Some of the women were whispering to one another, so when I detected the approach of a mind I gestured them to silence. A veiled woman slipped into the room, possibly the same one we’d left at the pool, but it was almost impossible to tell. Her mind read just the same as the mind of the woman who had followed the man out, except for the lack of active fear. Our robes were gestured to, showing that we were to bring them with us, and then we were hurried out of the tent.

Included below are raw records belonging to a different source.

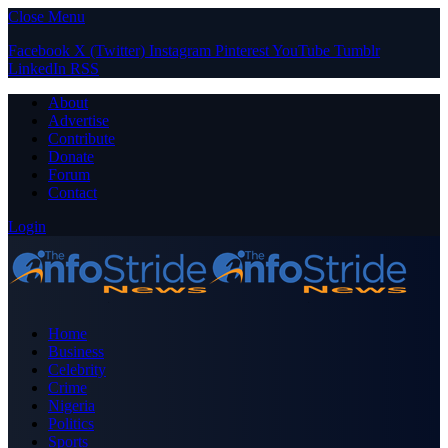
Close Menu
Facebook
X (Twitter)
Instagram
Pinterest
YouTube
Tumblr
LinkedIn
RSS
About
Advertise
Contribute
Donate
Forum
Contact
Login
Home
Business
Celebrity
Crime
Nigeria
Politics
Sports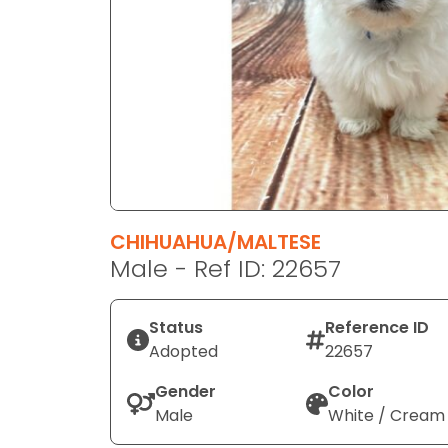
disabilities
who
are
using
a
screen
reader;
Press
Control-
F10
CHIHUAHUA/MALTESE
to
Male - Ref ID: 22657
open
an
Status
Reference ID
accessibility
Adopted
22657
menu.
Gender
Color
Male
White / Cream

After putting on our sandals and slipping into our robes, we followed our new guide to a smaller, plainer tent close to the center of the camp. A brown cloth covered the entrance of this tent, and after taking off our sandals again we followed our new guide inside. Behind the hanging was a single-room tent, the cloth of the walls and floor a plain brown. Women sat or lay all over the tent, one or two sleeping, the rest either tending to chores like sewing or polishing, or seeing to their own bodies. They all tensed when we entered—even the sleepers stirring in sudden discomfort—but seeing who we were put them at ease again. They were all blond, veiled and completely naked, and all wore small-linked bronze bands around their heads.

“Fold your robes and lay them there,” our guide said, pointing to a neat pile of robes of various browns before slipping out of her own robe. “When you leave this tent, you are to wear robes of the darkest brown, for you have not yet been favored. When you have finished, I will instruct you further.”

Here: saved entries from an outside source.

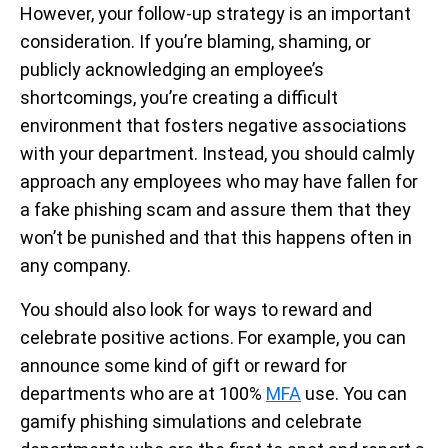
However, your follow-up strategy is an important
consideration. If you’re blaming, shaming, or
publicly acknowledging an employee’s
shortcomings, you’re creating a difficult
environment that fosters negative associations
with your department. Instead, you should calmly
approach any employees who may have fallen for
a fake phishing scam and assure them that they
won’t be punished and that this happens often in
any company.
You should also look for ways to reward and
celebrate positive actions. For example, you can
announce some kind of gift or reward for
departments who are at 100%
MFA
use. You can
gamify phishing simulations and celebrate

“Why do they all wear veils and nothing of clothing?” I asked, taking off my robe reluctantly. I didn’t like the idea of sitting or walking around in nothing at all, but it seemed to be the prevailing style there.

“It is the wish of our hizahh,” the woman answered, watching the robe-folding with a critical eye. “Lay the robes gently but firmly, so that they will neither crease nor slide from the others. Should any portion of our tent be found in disarray, we will all face the lesson.”

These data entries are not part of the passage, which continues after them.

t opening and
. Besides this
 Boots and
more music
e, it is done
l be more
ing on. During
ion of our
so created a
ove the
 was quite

Her tone was so ominous I wouldn’t have had to pass on the emotions behind it even if I’d intended to. After I translated for Findra we all took care finishing up with the robes, then followed the woman to a corner of the tent where we could sit down.

“At darkness, all hizahh in the camp will see you veiled and banded,” the woman said, looking around at us. “These things you must remember above all others: no word may be spoken in the presence of hizahh, save at their command, and all bedinn must kneel immediately in the presence of hizahh. Should either of these rules be broken, you will immediately face the lesson for failure.”

“What does such a lesson consist of?” one of the women asked, her voice hesitant but the intention to know firm in her mind. We had to know, even if we didn’t want to.

“The girl who fails is whipped,” the woman whispered.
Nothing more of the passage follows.